Protesters on Monday forced their way into the central chamber of Hong Kong’s parliament after an hours-long siege.
BBC News reports that dozens of demonstrators broke through the glass of the Legislative Council (LegCo) building earlier in the day.
Hundreds then entered the building, spray-painting messages on the walls and carrying supplies for those occupying the premises.
The unrest is a breakaway part of a peaceful protest involving thousands, over a controversial extradition law.
Earlier, police held signs warning they would use force if protesters charged the glass exterior walls. They later warned that anyone who breached an internal metal gate would be arrested.
But on each occasion, they decided not to move against the crowd – which was armed with plastic helmets, makeshift cardboard shields and umbrellas – and apparently fell back instead.
Police had, however, used pepper spray and batons to contain crowds during earlier clashes.
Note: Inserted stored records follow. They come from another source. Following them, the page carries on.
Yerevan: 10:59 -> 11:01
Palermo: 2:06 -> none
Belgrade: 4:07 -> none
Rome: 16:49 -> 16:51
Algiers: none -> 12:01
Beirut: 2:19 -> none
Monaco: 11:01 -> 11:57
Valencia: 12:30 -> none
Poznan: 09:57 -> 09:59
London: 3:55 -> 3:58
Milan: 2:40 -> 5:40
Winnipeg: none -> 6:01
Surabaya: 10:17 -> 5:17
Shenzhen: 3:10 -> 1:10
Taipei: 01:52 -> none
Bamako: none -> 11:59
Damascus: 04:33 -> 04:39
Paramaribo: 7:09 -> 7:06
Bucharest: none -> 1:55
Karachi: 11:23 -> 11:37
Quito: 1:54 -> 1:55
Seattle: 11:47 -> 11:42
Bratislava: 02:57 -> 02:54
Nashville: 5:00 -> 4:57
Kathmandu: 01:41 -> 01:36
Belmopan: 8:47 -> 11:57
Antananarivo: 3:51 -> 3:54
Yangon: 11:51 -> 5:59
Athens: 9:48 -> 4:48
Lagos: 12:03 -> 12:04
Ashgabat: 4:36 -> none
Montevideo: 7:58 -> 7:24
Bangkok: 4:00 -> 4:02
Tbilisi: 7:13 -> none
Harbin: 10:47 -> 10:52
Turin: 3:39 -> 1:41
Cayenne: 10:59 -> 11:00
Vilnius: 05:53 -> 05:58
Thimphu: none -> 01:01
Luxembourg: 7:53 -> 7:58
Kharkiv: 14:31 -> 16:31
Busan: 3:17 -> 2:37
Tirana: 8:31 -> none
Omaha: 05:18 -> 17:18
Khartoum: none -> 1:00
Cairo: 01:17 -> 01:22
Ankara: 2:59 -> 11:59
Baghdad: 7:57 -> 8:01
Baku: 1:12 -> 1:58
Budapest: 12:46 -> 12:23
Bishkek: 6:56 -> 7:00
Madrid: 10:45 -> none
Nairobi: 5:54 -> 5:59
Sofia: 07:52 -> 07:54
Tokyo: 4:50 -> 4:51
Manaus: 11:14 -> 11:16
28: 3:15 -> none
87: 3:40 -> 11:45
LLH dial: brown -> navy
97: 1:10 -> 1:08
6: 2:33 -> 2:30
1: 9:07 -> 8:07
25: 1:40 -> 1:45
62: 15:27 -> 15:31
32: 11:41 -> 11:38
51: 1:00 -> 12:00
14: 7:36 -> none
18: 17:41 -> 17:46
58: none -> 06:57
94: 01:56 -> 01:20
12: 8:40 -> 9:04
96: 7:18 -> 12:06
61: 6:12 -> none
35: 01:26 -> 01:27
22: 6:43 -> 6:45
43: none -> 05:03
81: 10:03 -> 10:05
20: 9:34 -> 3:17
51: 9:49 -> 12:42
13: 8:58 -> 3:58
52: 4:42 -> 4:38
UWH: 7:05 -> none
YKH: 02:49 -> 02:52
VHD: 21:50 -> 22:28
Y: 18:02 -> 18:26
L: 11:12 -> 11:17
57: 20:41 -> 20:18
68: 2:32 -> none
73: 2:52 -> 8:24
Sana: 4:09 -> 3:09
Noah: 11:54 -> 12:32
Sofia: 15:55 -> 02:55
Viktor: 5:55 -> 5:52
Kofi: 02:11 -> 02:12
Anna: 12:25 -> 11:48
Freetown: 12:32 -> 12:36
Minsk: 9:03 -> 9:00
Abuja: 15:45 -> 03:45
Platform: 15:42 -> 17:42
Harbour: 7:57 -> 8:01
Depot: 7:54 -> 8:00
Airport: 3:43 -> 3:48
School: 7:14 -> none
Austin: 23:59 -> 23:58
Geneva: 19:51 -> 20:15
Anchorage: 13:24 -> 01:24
Pro-democracy demonstrators had taken to the streets on the anniversary of the city’s handover from UK to Chinese rule.
This is the latest in a series of protests against a controversial bill that would allow extraditions to mainland China.
The government has agreed to suspend it indefinitely, but rallies continue amid calls for Chief Executive Carrie Lam to resign.
Hong Kong, a former British colony, has been part of China since 1997 under a “one country, two systems” deal that guarantees it a level of autonomy. Pro-democracy events are held every year to mark the handover.
The LegCo building was put on red alert for the first ever time on Monday – meaning people should evacuate the building and area.
But by 21:00 (13:00 GMT), the watching crowd had grown rather than dispersed, and hundreds of protesters streamed through the broken glass into the building proper.